The UAE flag, designed by Abdullah Mohammed Al Maainah, flies proudly in front of the Abu Dhabi skyline. Find out what it stands for as The National counts down to an historic anniversary.
Abdullah Mohammad Al Maainah had no idea that his design for the national flag had been selected until it was hoisted high above Mushrif Palace in Abu Dhabi.

The few designs that had been nominated from 1,030 entries had appeared in local newspapers, but the photos were in black and white, and Mr Al Maainah could not recognise the green, white, red and black colours that marked his design.

On December 2, 1971, the day that the Emirates unified, his winning flag was raised. One was hoisted at the palace in the capital and the other at Union House in Dubai.

But no one bothered to contact Mr Al Maainah, who was then only 19.

"I didn't know that my flag was chosen until I ran to the Mushrif Palace and from behind its fence, I stood on my toes and peeked," he said. "There was no wind that day, so I waited until there was a draft to make sure that the flag up there at the pole was mine."

When the breeze finally came and he could see the full flag, he was on top of the world.

"I can't describe to you that feeling," said Mr Al Maainah, who is now 59 and the country's newly appointed ambassador to Chile.

It was several months later that he received official notice of his winning entry, and there was no major ceremony or any festivities. The country was busy establishing itself.

Mr Al Maainah, an Emirati from Abu Dhabi, was simply thanked and received the prize for winning the competition: 4,000 riyals. The UAE dirham had not yet been introduced.

"At the time, it was like receiving 40,000 dirhams! But I didn't care about the money, I was just so happy that one of my designs won," he said.

As a diplomat, Mr Al Maainah has travelled across the world, to the farthest corners of the globe.
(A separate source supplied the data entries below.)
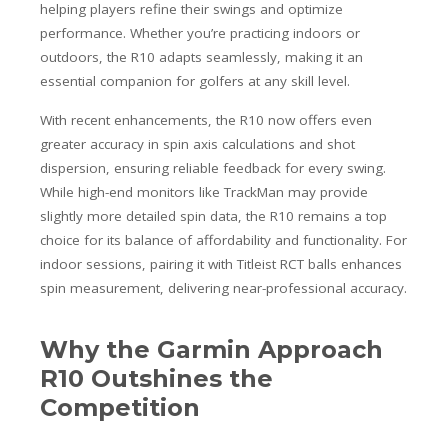
helping players refine their swings and optimize
performance. Whether you’re practicing indoors or
outdoors, the R10 adapts seamlessly, making it an
essential companion for golfers at any skill level.
With recent enhancements, the R10 now offers even
greater accuracy in spin axis calculations and shot
dispersion, ensuring reliable feedback for every swing.
While high-end monitors like TrackMan may provide
slightly more detailed spin data, the R10 remains a top
choice for its balance of affordability and functionality. For
indoor sessions, pairing it with Titleist RCT balls enhances
spin measurement, delivering near-professional accuracy.
Why the Garmin Approach
R10 Outshines the
Competition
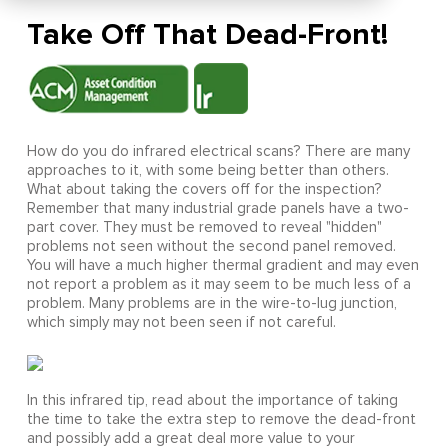
Take Off That Dead-Front!
How do you do infrared electrical scans? There are many
approaches to it, with some being better than others.
What about taking the covers off for the inspection?
Remember that many industrial grade panels have a two-
part cover. They must be removed to reveal "hidden"
problems not seen without the second panel removed.
You will have a much higher thermal gradient and may even
not report a problem as it may seem to be much less of a
problem. Many problems are in the wire-to-lug junction,
which simply may not been seen if not careful.
In this infrared tip, read about the importance of taking
the time to take the extra step to remove the dead-front
and possibly add a great deal more value to your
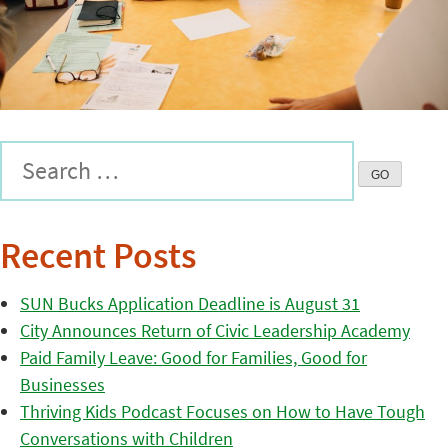
Recent Posts
SUN Bucks Application Deadline is August 31
City Announces Return of Civic Leadership Academy
Paid Family Leave: Good for Families, Good for
Businesses
Thriving Kids Podcast Focuses on How to Have Tough
Conversations with Children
Wherever he has gone, he has been closely accompanied by the flag he designed.

"It never leaves my side," he said. "I can't help but smile whenever I see the flag. I feel a great honour and pride each time I am photographed with it."
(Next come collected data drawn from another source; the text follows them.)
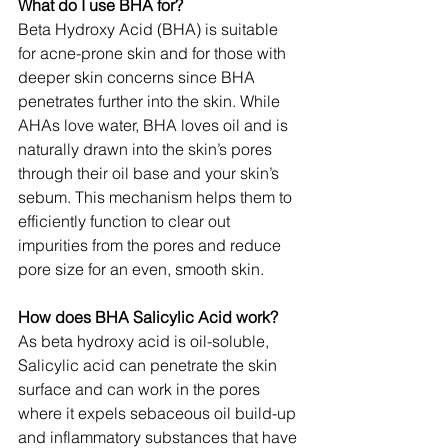
What do I use BHA for?
Beta Hydroxy Acid (BHA) is suitable 
for acne-prone skin and for those with 
deeper skin concerns since BHA 
penetrates further into the skin. While 
AHAs love water, BHA loves oil and is 
naturally drawn into the skin’s pores 
through their oil base and your skin’s 
sebum. This mechanism helps them to 
efficiently function to clear out 
impurities from the pores and reduce 
pore size for an even, smooth skin.
How does BHA Salicylic Acid work?
As beta hydroxy acid is oil-soluble, 
Salicylic acid can penetrate the skin 
surface and can work in the pores 
where it expels sebaceous oil build-up 
and inflammatory substances that have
Three months before the UAE united, Mr Al Maainah saw an advertisement in Al Ittihad newspaper, seeking submissions for a flag. The advertisement came out of Sheikh Zayed's royal diwan, and when Mr Al Maainah stumbled upon it, it was only two days before the deadline.

He rushed and got rolls of colourful paper, a photo album, scissors and a case of measuring tools.

All his designs had the same colours but in different angles and shapes. The colours were not just a coincidence.

"Sometimes people have mistaken the UAE flag for another country, because it has the same colours as other Arab countries that adopted the pan-Arab colours of the 1916 Arab revolution," said Mr Al Maainah. Black represents the early years of Islam, which saw many wars as it spread across the Middle East during the time of the Prophet Mohammed and the first two caliphates: the Umayyads based in Damascus followed by the Abbasids based in Baghdad. The latter's rule continued from 750AD to 1258AD, and reached as far west as modern-day Algeria to as far east as India.

Green represents the Fatimids Caliphate, which ruled out of Egypt from 909AD to 1171AD over an area that spanned all of North Africa, the west coast of the Arabian Peninsula, the Levant, as well as Malta and Sicily.

Red was the colour of the Ottoman flag, and is often said to be symbolic of sacrifice and blood.

White has several meanings, from peace to purity to charity. It is the colour for peace across the world, and a white flag was raised after the Prophet Mohammed's first victory on the battlefield, in the Battle of Badr, when he overpowered his opponents in Mecca.

"But meanings change over time, and my own reasons for picking those colours are driven from a more local stance," he said.

For him, black stands for the oil that helped transform his country. Green is for fertility and its green gardens.

"And white and red were already present in separate emirate flags, so I added on what was already there to signify our expansion into a unified entity," he said.